Miss Once es eso: un barroco callejero, procaz, incómodo. Algunas de sus virtudes: esquivar la sordidez, y mantener a raya el asomo de un gesto kitsch. Olvidar las comillas que citen la voz del otro, como si hubiera voces propias. Instala en el centro de su narrativa el problema de la literatura y de la lengua como lo im-propio, lo común, que lógicamente es diferente de lo privado, pero sobre todo es diferente de “lo igual” como homogeneización de una consigna de habitar y decir.
La lengua de Miss Once se funda sobre lo impropio porque circula continua, sin avisos de saltos, sin marcas gráficas o gramaticales, de un lado a otro, de un personaje a otra, sin que lo advirtamos hasta que el tono se extraña levemente, y luego cuando ya nos hemos acostumbrado, dejamos de oír ahí a Jennifer en la aflicción del aborto que no se decide, para ver y oír a Beto fastidiado porque Mario quiere contratar una empleada mujer y qué pasará con él, qué estará haciendo Cata, seguro con otro o buscando conocer al otro. Se oye a Elba conversando con una vieja compañera, y pronto resuena el caribeño hablar de Diótima, que no quiere terminar como la Miss, entonces, ¿cuánto ganan en la peluquería?, no alcanza para nada, se mira al espejo, los años no le sientan mal. Ópera y comunidad: una comunidad de diferentes, de “sin comunidad”, como apunta Diego Tatián en el desarrollo de Lo impropio (2012).

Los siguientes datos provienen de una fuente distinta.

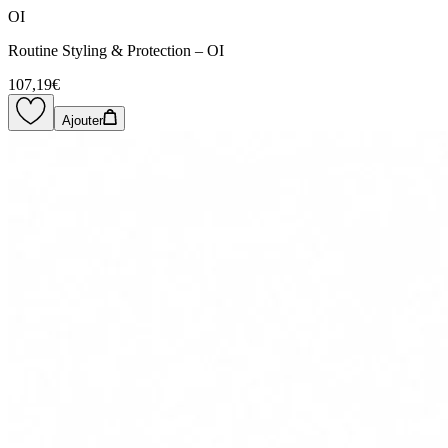
OI
Routine Styling & Protection – OI
107,19€
Ajouter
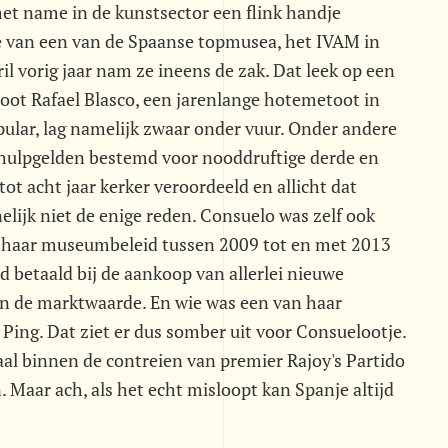
et name in de kunstsector een flink handje
ce van een van de Spaanse topmusea, het IVAM in
il vorig jaar nam ze ineens de zak. Dat leek op een
noot Rafael Blasco, een jarenlange hotemetoot in
pular, lag namelijk zwaar onder vuur. Onder andere
hulpgelden bestemd voor nooddruftige derde en
ot acht jaar kerker veroordeeld en allicht dat
lijk niet de enige reden. Consuelo was zelf ook
an haar museumbeleid tussen 2009 tot en met 2013
 betaald bij de aankoop van allerlei nieuwe
n de marktwaarde. En wie was een van haar
o Ping. Dat ziet er dus somber uit voor Consuelootje.
al binnen de contreien van premier Rajoy's Partido
. Maar ach, als het echt misloopt kan Spanje altijd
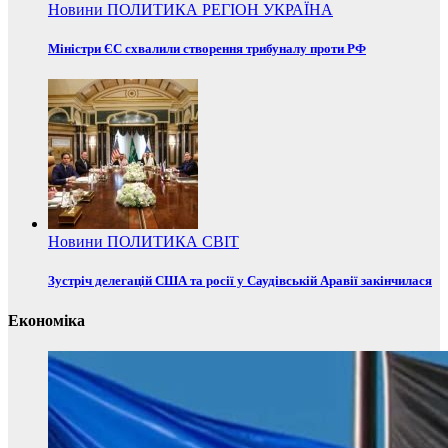
Новини
ПОЛИТИКА
РЕГІОН
УКРАЇНА
Міністри ЄС схвалили створення трибуналу проти РФ
Новини
ПОЛИТИКА
СВІТ
Зустріч делегацій США та росії у Саудівській Аравії закінчилася
Економіка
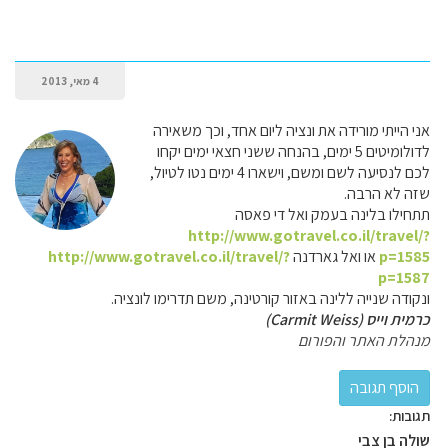
4 מאי, 2013
אני הייתי מורידה את ונציה ליום אחד, וכך משאירה
לדולומיטים 5 ימים, בהנחה ששני חצאי ימים יקחו
לכם לנסיעה לשם ומשם, וישארו 4 ימים נטו לטיול,
שזה לא הרבה.
תתחילו בלינה בעמק ואל די פאסה
http://www.gotravel.co.il/travel/?
p=1585
או ואל גארדנה
http://www.gotravel.co.il/travel/?
p=1587
ונקודה שנייה ללינה באזור קורטינה, משם תדרימו לונציה.
כרמית וייס (Carmit Weiss)
מנהלת האתר והפורום
תגובות:
שולה בן צבי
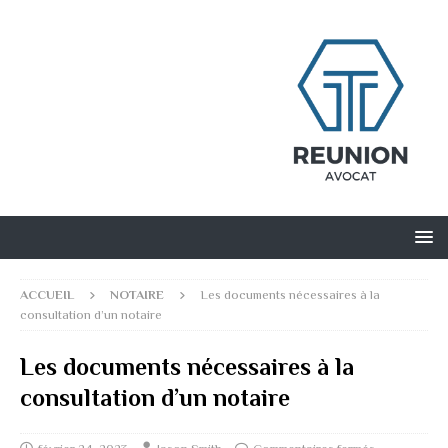
ACCUEIL
NOTAIRE
Les documents nécessaires à la
consultation d’un notaire
Les documents nécessaires à la
consultation d’un notaire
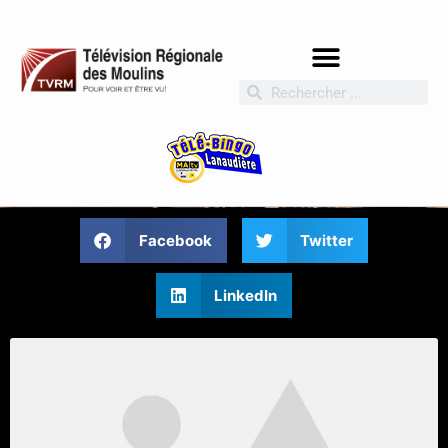
Facebook
Twitter
LinkedIn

“La totalidad es oncénica aspiración: Todo cinto, Todo obra, Todo medias. O, coqueteando con la presunción de la palabra extranjera: WorldFashion o BijouWorld. Entre Rivadavia y Corrientes los comerciantes van por el ser completo, imbuidos de miedo a la nada. El todo chirría en color, se fragmenta en tonos, se muestra variopinto y se quiere acumulable. Pretenden emular la variedad del cosmos”. Esas ansias de lo total se mueven entre dos formas de horizonte: la acumulación, en uno por uno, y el infinito donde la cuenta se fuga; o, parafraseando a Blanchot, ser la pretensión poética por excelencia –el canto refundador diríamos siguiendo los pasos de la Miss– “una pretensión en la cual está incluida, como su condición, la imposibilidad de su cumplimiento”. En ese movimiento deambula la narradora y no solo arroja al lector la idea de que la historia argentina podría, en buena medida, contarse desde esas calles, cada vez que en los apartados “Once” las fechas constituyen un relato que se vuelve fundamental, sino la poesía de una comunidad constituida por las singularidades irreductibles.